Como de hábito, suas falas eram seguidas de muitos gestos, os olhos esbugalhados em demonstração de completo horror com a fatídica possibilidade de ser visitada por aquela perigosa fera. Foi quando, assumindo uma aparência mais branda, disse que os fatos requeriam interferência acima dos homens, ou seja, era hora de apelar para o mundo espiritual, pois a ajuda maior só poderia vir do Alto, levantando os braços, juntando as mãos como em súplicas ao céu propôs: - É hora de provarmos nossa fé. - E, dando as mãos para a amiga mais próxima, aproximou-se da outra, fazendo o mesmo gesto, e com um acenar de cabeça sugeriu que fizéssemos o mesmo, assim foi formado um círculo em volta de Dona Fininha, éramos mais ou menos umas oito pessoas de mãos dadas.

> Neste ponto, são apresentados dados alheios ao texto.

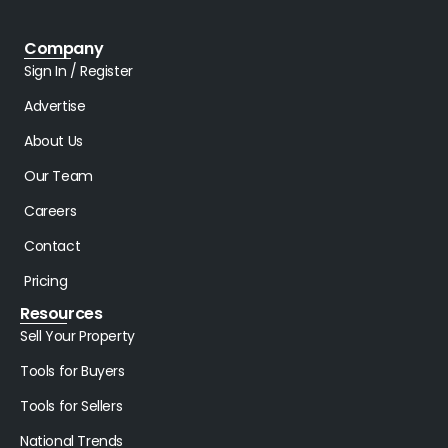
Company
Sign In / Register
Advertise
About Us
Our Team
Careers
Contact
Pricing
Resources
Sell Your Property
Tools for Buyers
Tools for Sellers
National Trends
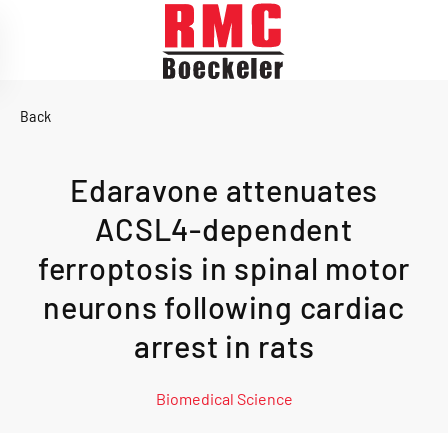
Skip to main content
Back
Edaravone attenuates
ACSL4-dependent
ferroptosis in spinal motor
neurons following cardiac
arrest in rats
Biomedical Science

Aguardávamos que nossa anfitriã desse início à oração, essa, por sua vez, sacudindo-se ritmada continuamente e soltando grunhidos, dirigiu-se até uma cômoda próxima da mesa da sala, abriu uma das gavetas, pegou um charuto, acendeu e deu fortes baforadas, sempre gemendo, sacudindo ritmadamente o corpo e dando grunhidos, aproximava-se de cada pessoa, que se mantinham em círculo e dava uma longa baforada sobre sua cabeça.

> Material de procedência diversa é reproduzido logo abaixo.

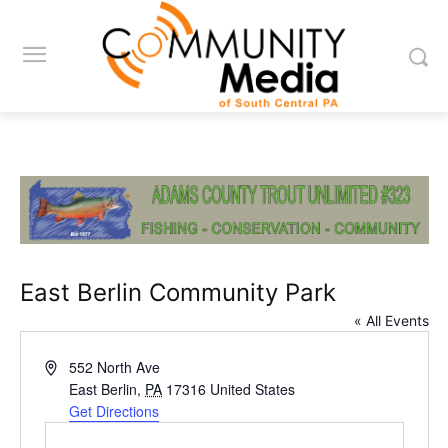
East Berlin Community Park
« All Events
Address
552 North Ave
East Berlin
,
PA
17316
United States
Get Directions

Fiquei sem saber o que fazer. Olhei para o Beto, este tremia e tinha os olhos esbugalhados pelo susto e o terror se ampliava à medida que chega sua vez de provar da temível baforada do fedido charuto, seu terror era tanto que suas mãos começaram a ficar trêmulas. Sacudi sua mão para que ele percebesse que não estava sozinho, mas este por sua vez tomou como um sinal para darmos o fora, com os lábios trêmulos e a voz também trêmula perguntou: - vamos embora? - não esperou resposta, saiu em desembalada carreira e eu, por minha vez fiz o mesmo.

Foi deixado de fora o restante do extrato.